How to preserve CDATA when using XSLT for "identity transform" with lxml in python?

Question

Here's my use case: I regularly receive a large (GB+ size) XML file from a customer, and all the XML is contained in a single line, without a single cr/lf in the file. What this means is that if there is a data issue in the XML that requires manual investigation, opening it for reading becomes problematic for all the tools we've tried, which apparently try to read entire lines at a time.

So I wrote the following code in Python 2.7 to apply the "identity transform" using XSLT, and pretty print the result to a file, thus inserting cr/lf's at the appropriate locations. This solves the problem of being able to open the file. The only issue is, it strips CDATA tags from the output, even though I've included the directive to preserve CDATA ("strip_cdata=False"). It also appears to create escaped versions of HTML fragments contained within the CDATA sections, i.e. replacing < with "<".

It's important, from a troubleshooting perspective, that the ONLY changes to the content are the addition of cr/lf's in the logical places in the XML. How can I modify the code to make that happen? Is it even possible using lxml?

Here's the current code:

from lxml import etree
import sys
import re
from datetime import datetime

start_time = datetime.now()

# get input file
infile = sys.argv[1]
outfile = infile[0:infile.rindex(".")]+".trns.xml"
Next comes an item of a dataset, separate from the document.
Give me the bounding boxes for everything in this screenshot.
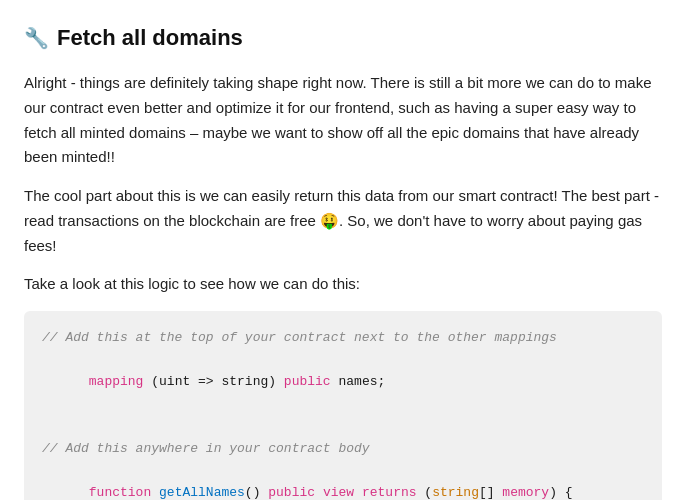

# get XSLT file, if it exists, else use identity transform
xsl = ''
if len(sys.argv) > 2:
    xsl = etree.parse(sys.argv[2])
else:
    xsl =\
'<xsl:stylesheet version="1.0" xmlns:xsl="http://www.w3.org/1999/XSL/Transform">\
    <xsl:template match="node()|@*">\
      <xsl:copy>\
        <xsl:apply-templates select="node()|@*"/>\
      </xsl:copy>\
    </xsl:template>\
</xsl:stylesheet>'
xslt = etree.XML(xsl)
transform_function = etree.XSLT(xslt)

# transform
parser = etree.XMLParser(huge_tree=True, strip_cdata=False)
transformed = transform_function(etree.parse(infile, parser))

# write to output
open(outfile, 'w').write(etree.tostring(transformed, pretty_print=True))

# display run time
time = datetime.now() - start_time
reg3 = re.compile("\\d+:\\d(\\d:\\d+\\.\\d{4})")
time = re.search(reg3, unicode(time))
time = "Runtime: %ss" % (time.group(1).encode("utf-8"))
print(time)

Thanks for the comments. Per "XSLT's Identity transforms already pretty prints", perhaps there's an XSLT option I'm not using, but I can confirm, at least in this case, that if I remove pretty_print=True from the tostring() method, I do NOT get pretty-printed XML. — George
– George, Commented Feb 26, 2018 at 22:33
Also, I'll take your word for it that XSLT cannot preserve CData, though it seems ridiculous for that to be the case. I will probably end up writing a utility in Java to read the file as a stream, and write to stream with appropriate indents. — George
– George, Commented Feb 26, 2018 at 22:39
In case anyone else looks at this code in the future, prettifying during the XSLT transformation does work, but this element needs to be added to the XSL: <xsl:output method="xml" indent="yes"/> Also, I noticed only an extremely small increase in performance (<2%) when removing pretty_print=True from the tostring() method. — George
– George, Commented Feb 26, 2018 at 23:41
XSLT takes the view that CDATA is merely an input convenience, and that <a><![CDATA[<]]></a> and <a><</a>` are just different ways of inputting the same data; the user of the data shouldn't care about the detailed keystrokes used to input it. Unfortunately XML doesn't define a standard data model, but the model used by XPath and XSLT is pretty widely accepted. — Michael Kay
– Michael Kay, Commented Feb 26, 2018 at 23:48

TextGeek · Accepted Answer · 2018-02-26 23:19:33Z

1

Any time you pass XML through a parser, you can expect changes to the literal output, because there is lots of markup detail that a parser doesn't/shouldn't report.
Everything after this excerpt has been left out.